I am hearing more and more about how black-grass is being effectively managed, but now we are seeing other weeds, he says.

With Italian ryegrass we are beginning to see increasing tolerance to pre-ems. While there may be a slip in sensitivity in black-grass, with some Italian ryegrass populations we are getting no control from flufenacet at all which is a really worrying trend.

ALS resistance is appearing in meadow and rye brome populations.

Even in wild oats where there are relatively low numbers of cases of ACCase and ALS resistance resistance could increase, according to Mr Cussans.

It is about monitoring and vigilance. Rotations are changing, cultivations are changing.
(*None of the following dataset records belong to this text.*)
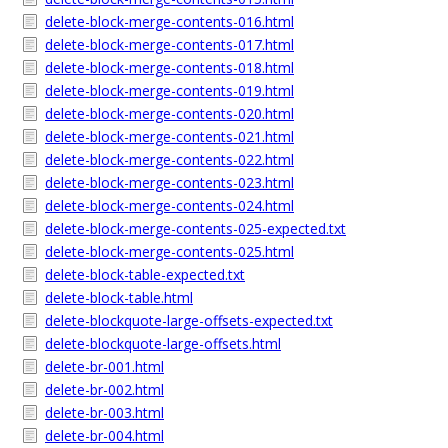
delete-block-merge-contents-016.html
delete-block-merge-contents-017.html
delete-block-merge-contents-018.html
delete-block-merge-contents-019.html
delete-block-merge-contents-020.html
delete-block-merge-contents-021.html
delete-block-merge-contents-022.html
delete-block-merge-contents-023.html
delete-block-merge-contents-024.html
delete-block-merge-contents-025-expected.txt
delete-block-merge-contents-025.html
delete-block-table-expected.txt
delete-block-table.html
delete-blockquote-large-offsets-expected.txt
delete-blockquote-large-offsets.html
delete-br-001.html
delete-br-002.html
delete-br-003.html
delete-br-004.html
It is about monitoring where weed populations are on-farm, what is expanding and what is less of a problem, he says.

Intervention

If you are seeing individual or patches of new weeds or weeds you havent seen before in different crops, opt for early intervention particularly with Italian ryegrass. You can achieve a lot by pulling out the first few plants.
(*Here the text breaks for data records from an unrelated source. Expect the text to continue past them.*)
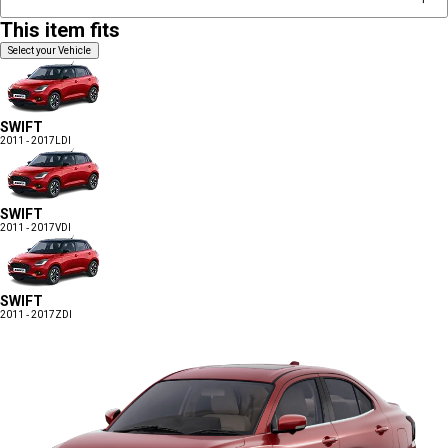
This item fits
Select your Vehicle
SWIFT
2011 - 2017
LDI
SWIFT
2011 - 2017
VDI
SWIFT
2011 - 2017
ZDI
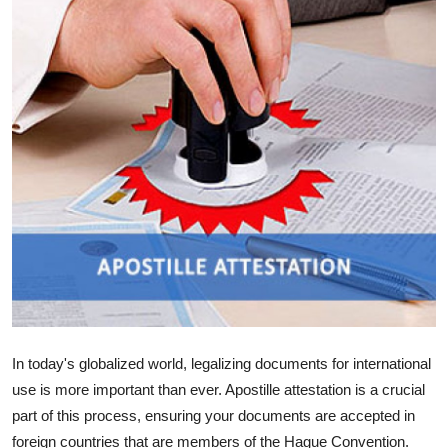
Guest Posting
Advertise with US
Crypto
Business
Finance
Tech
World
In today's globalized world, legalizing documents for international
Local News
use is more important than ever. Apostille attestation is a crucial
General
part of this process, ensuring your documents are accepted in
foreign countries that are members of the Hague Convention.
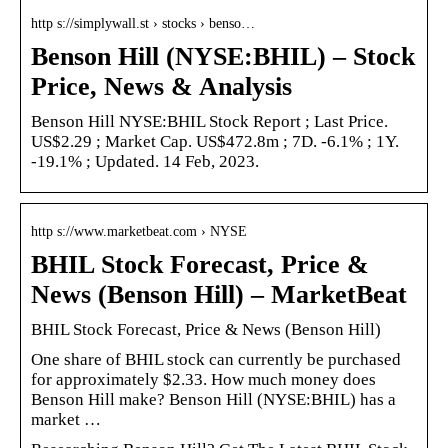
http s://simplywall.st › stocks › benso…
Benson Hill (NYSE:BHIL) – Stock
Price, News & Analysis
Benson Hill NYSE:BHIL Stock Report ; Last Price.
US$2.29 ; Market Cap. US$472.8m ; 7D. -6.1% ; 1Y.
-19.1% ; Updated. 14 Feb, 2023.
http s://www.marketbeat.com › NYSE
BHIL Stock Forecast, Price &
News (Benson Hill) – MarketBeat
BHIL Stock Forecast, Price & News (Benson Hill)
One share of BHIL stock can currently be purchased
for approximately $2.33. How much money does
Benson Hill make? Benson Hill (NYSE:BHIL) has a
market …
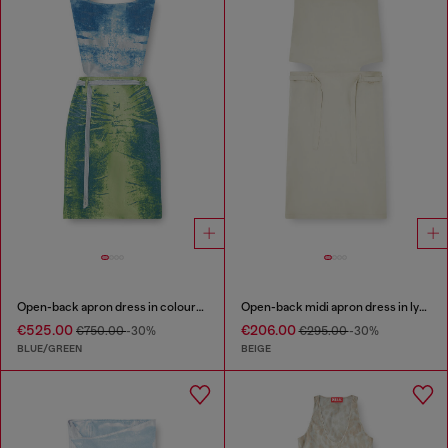
Open-back apron dress in coloured satin denim
Open-back midi apron dress in lyocell
€525.00
€206.00
€750.00
-30%
€295.00
-30%
BLUE/GREEN
BEIGE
Once there are large populations, managing multiple herbicide-resistant Italian ryegrasses in the UK will become an uncomfortable reality.
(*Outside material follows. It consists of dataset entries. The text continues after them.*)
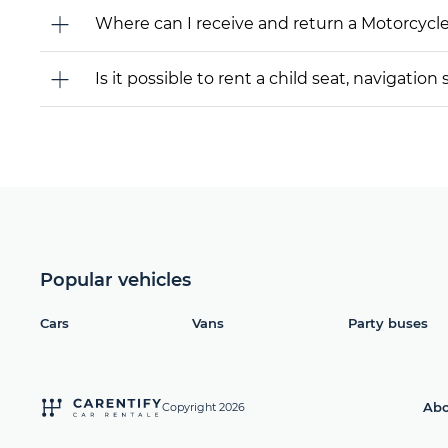
Where can I receive and return a Motorcycl
Is it possible to rent a child seat, navigati
Popular vehicles
Cars
Vans
Party buses
Abo
Copyright 2026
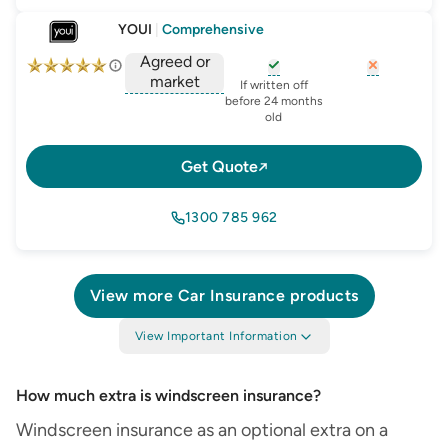
YOUI
|
Comprehensive
Agreed or
market
, opens glossary for
, opens glo
new-c
If written off
, opens glossary for
before 24 months
agreed-or-market-v
old
Get Quote
1300 785 962
View more
Car Insurance
products
View Important Information
How much extra is windscreen insurance​?
Windscreen insurance as an optional extra on a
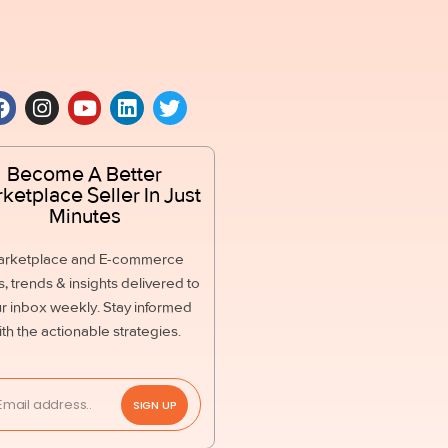
Become A Better
ketplace Seller In Just
Minutes
arketplace and E-commerce
, trends & insights delivered to
r inbox weekly. Stay informed
ith the actionable strategies.
SIGN UP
The practical management of Italian ryegrass could be more significant than managing black-grass.

In the field Tom Reynolds, Pent Farm, Kent

Tom Reynolds manages 200 hectares with his uncle. Mainly arable the farm has a range of soil types, mostly heavy clays.

They also run a contracting business carrying out arable operations for other local farms.

He has changed his farming system in order to combat black-grass, but is concerned at the prospect of herbicideresistant ryegrass.

Six to seven years ago, black-grass became a problem some fields were overrun with it, says Mr Reynolds.

We decided that grass grows well here, so began growing grass seed, combining with a stripper header.

Species grown include red fescue for amenity purposes, hybrid and Italian ryegrass.

Rotation

After two years of grass, we put land into a legume such as winter beans, then have two years of wheats or barleys, mainly for seed, before going back to grass, he says.

It has been a good rotation for cleaning fields of black-grass.

Locally, a lot of farms have got a lot better at managing black-grass, whether through doing what we are doing, or growing more spring crops.

If ryegrass becomes a problem, it will make my rotation very difficult.

If people think black-grass is a problem, ryegrass will be a lot worse. We will need a no nonsense, zero tolerance approach.

A couple of fields Mr Reynolds provides agronomy services for have ryegrass problems and he says regular cutting for silage is being used to control it.